Pan-cancer proteomic map of 949 human cell lines reveals principles of cancer vulnerabilities

Proteomic data can reveal novel associations between genotype and phenotype, beyond what is apparent from genomics or transcriptomics alone. However, a lack of large proteomic datasets across a range of cancer types has limited our understanding of proteome network organisation and regulation. We produced a pan-cancer proteomic map derived from 949 human cancer cell lines. The map encompasses more than 40 cancer types derived from over 28 distinct human tissues. The samples were processed with a clinically-relevant workflow involving rapid and minimally complex sample preparation, quantifying 8,500 proteins. The raw proteomic data were acquired by data independent acquisition mass spectrometry (DIA-MS) at ProCan® in Australia.
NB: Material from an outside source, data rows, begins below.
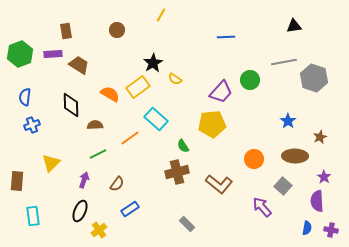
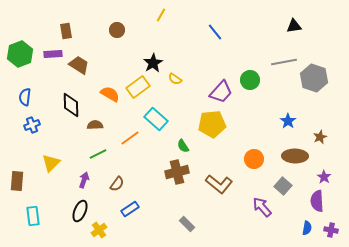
blue line at (226, 37): moved 11 px left, 5 px up; rotated 54 degrees clockwise
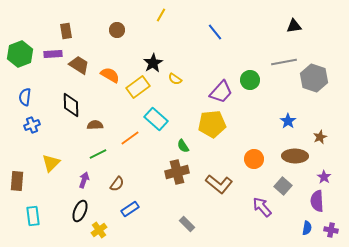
orange semicircle at (110, 94): moved 19 px up
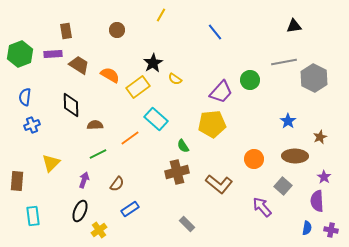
gray hexagon at (314, 78): rotated 8 degrees clockwise
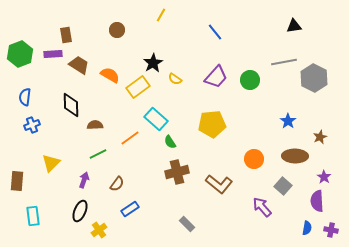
brown rectangle at (66, 31): moved 4 px down
purple trapezoid at (221, 92): moved 5 px left, 15 px up
green semicircle at (183, 146): moved 13 px left, 4 px up
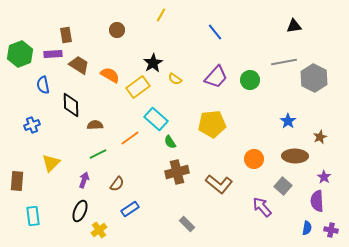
blue semicircle at (25, 97): moved 18 px right, 12 px up; rotated 18 degrees counterclockwise
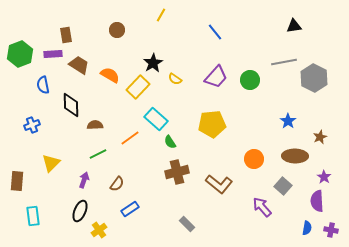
yellow rectangle at (138, 87): rotated 10 degrees counterclockwise
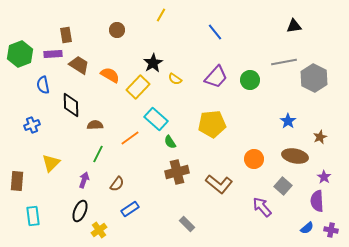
green line at (98, 154): rotated 36 degrees counterclockwise
brown ellipse at (295, 156): rotated 10 degrees clockwise
blue semicircle at (307, 228): rotated 40 degrees clockwise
The processed data were analysed with a bespoke deep learning-based pipeline (DeeProM) that integrates multi-omics, CRISPR-Cas9 gene essentiality and drug sensitivity information produced at the Wellcome Sanger Institute. First, our findings reveal pervasive post-transcriptional modification and thousands of putative protein biomarkers of cancer vulnerabilities. Second, DeeProM statistics show that a fraction of the proteome can confer similar predictive power to the entire transcriptome. This has key implications for the clinical application of proteomics in drug response prediction. Third, we demonstrate that a random proportion of the identified proteins can provide robust predictions of cancer cell phenotypes, underpinning the concept of pervasive co-regulation of protein networks. This pan-cancer cell line proteomic map is a comprehensive resource that expands our understanding of cancer proteomes. These data reveal principles of cancer cell phenotypes, including genetic vulnerabilities and drug sensitivities, that are important for developing novel targeted anticancer therapies.